◆ MATERIAL PROVIDED
........

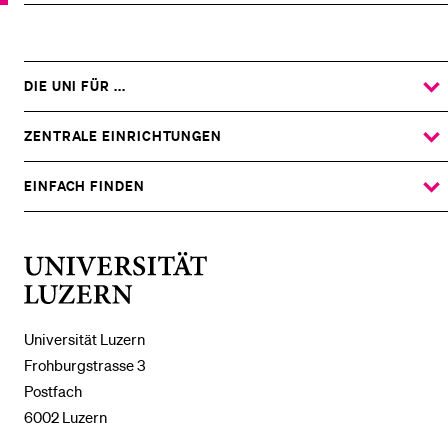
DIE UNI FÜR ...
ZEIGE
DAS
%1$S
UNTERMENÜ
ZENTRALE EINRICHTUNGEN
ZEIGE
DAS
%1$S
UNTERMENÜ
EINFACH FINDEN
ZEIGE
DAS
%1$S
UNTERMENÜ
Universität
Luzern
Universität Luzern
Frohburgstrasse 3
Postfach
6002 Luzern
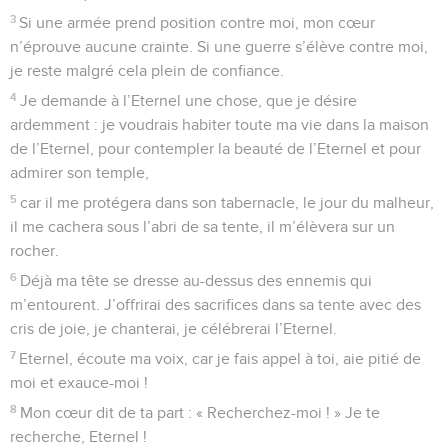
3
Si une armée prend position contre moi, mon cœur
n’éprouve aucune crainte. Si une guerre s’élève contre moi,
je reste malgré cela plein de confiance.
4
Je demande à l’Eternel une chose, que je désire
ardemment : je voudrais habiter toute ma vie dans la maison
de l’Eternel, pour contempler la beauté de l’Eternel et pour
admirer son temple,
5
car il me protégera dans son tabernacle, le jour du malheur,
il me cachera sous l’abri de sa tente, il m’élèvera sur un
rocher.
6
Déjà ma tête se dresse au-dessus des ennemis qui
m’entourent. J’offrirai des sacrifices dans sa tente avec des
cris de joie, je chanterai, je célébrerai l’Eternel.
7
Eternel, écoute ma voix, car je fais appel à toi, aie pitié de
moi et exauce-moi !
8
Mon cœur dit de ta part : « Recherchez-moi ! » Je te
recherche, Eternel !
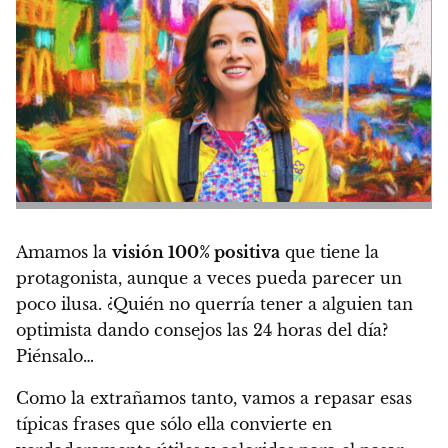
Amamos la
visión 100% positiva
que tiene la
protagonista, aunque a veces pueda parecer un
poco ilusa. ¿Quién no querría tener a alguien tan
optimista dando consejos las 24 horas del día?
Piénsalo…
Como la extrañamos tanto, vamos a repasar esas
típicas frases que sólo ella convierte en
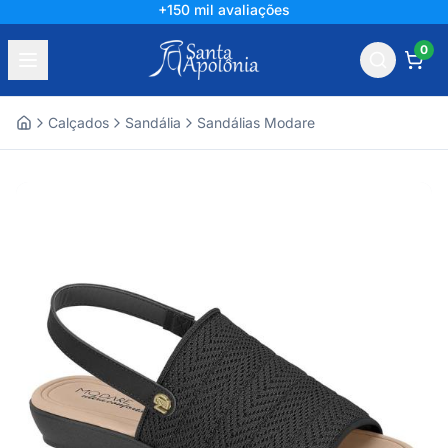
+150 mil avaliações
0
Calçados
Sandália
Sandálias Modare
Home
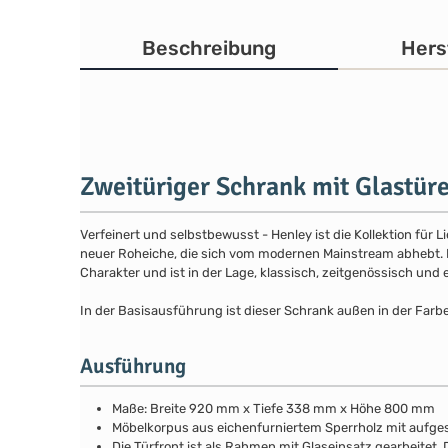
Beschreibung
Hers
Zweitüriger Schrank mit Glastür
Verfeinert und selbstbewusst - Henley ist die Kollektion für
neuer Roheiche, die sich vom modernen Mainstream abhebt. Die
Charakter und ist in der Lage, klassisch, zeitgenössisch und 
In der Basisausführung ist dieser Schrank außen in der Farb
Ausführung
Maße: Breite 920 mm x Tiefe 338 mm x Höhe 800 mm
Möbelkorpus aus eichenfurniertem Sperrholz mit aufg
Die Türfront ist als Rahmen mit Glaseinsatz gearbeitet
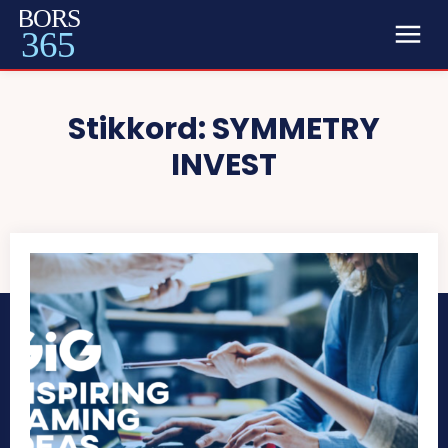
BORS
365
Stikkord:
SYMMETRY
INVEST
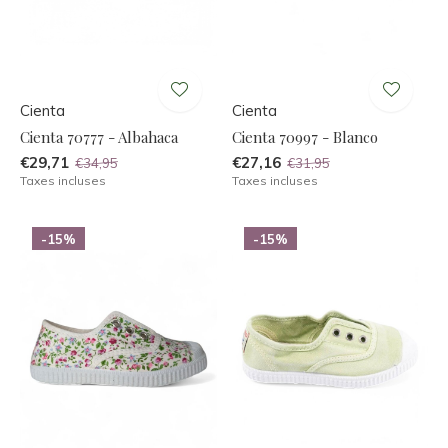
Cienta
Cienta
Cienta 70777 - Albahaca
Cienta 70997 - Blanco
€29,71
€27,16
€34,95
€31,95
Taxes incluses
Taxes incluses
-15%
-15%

........

In your copy of the records, include no pictures; repeat everything else exactly.

DIE UNI FÜR ...
ZEIGE
DAS
%1$S
UNTERMENÜ
ZENTRALE EINRICHTUNGEN
ZEIGE
DAS
%1$S
UNTERMENÜ
EINFACH FINDEN
ZEIGE
DAS
%1$S
UNTERMENÜ
Universität
Luzern
Universität Luzern
Frohburgstrasse 3
Postfach
6002 Luzern
3
Si une armée prend position contre moi, mon cœur
n’éprouve aucune crainte. Si une guerre s’élève contre moi,
je reste malgré cela plein de confiance.
4
Je demande à l’Eternel une chose, que je désire
ardemment : je voudrais habiter toute ma vie dans la maison
de l’Eternel, pour contempler la beauté de l’Eternel et pour
admirer son temple,
5
car il me protégera dans son tabernacle, le jour du malheur,
il me cachera sous l’abri de sa tente, il m’élèvera sur un
rocher.
6
Déjà ma tête se dresse au-dessus des ennemis qui
m’entourent. J’offrirai des sacrifices dans sa tente avec des
cris de joie, je chanterai, je célébrerai l’Eternel.
7
Eternel, écoute ma voix, car je fais appel à toi, aie pitié de
moi et exauce-moi !
8
Mon cœur dit de ta part : « Recherchez-moi ! » Je te
recherche, Eternel !
Amamos la
visión 100% positiva
que tiene la
protagonista, aunque a veces pueda parecer un
poco ilusa. ¿Quién no querría tener a alguien tan
optimista dando consejos las 24 horas del día?
Piénsalo…
Como la extrañamos tanto, vamos a repasar esas
típicas frases que sólo ella convierte en
+150 mil avaliações
0
Calçados
Sandália
Sandálias Modare
Home
Beschreibung
Hers
Zweitüriger Schrank mit Glastür
Verfeinert und selbstbewusst - Henley ist die Kollektion für
neuer Roheiche, die sich vom modernen Mainstream abhebt. Die
Charakter und ist in der Lage, klassisch, zeitgenössisch und 
In der Basisausführung ist dieser Schrank außen in der Farb
Ausführung
Maße: Breite 920 mm x Tiefe 338 mm x Höhe 800 mm
Möbelkorpus aus eichenfurniertem Sperrholz mit aufg
Die Türfront ist als Rahmen mit Glaseinsatz gearbeitet
BORS
365
Stikkord:
SYMMETRY
INVEST
Cienta
Cienta
Cienta 70777 - Albahaca
Cienta 70997 - Blanco
€29,71
€27,16
€34,95
€31,95
Taxes incluses
Taxes incluses
-15%
-15%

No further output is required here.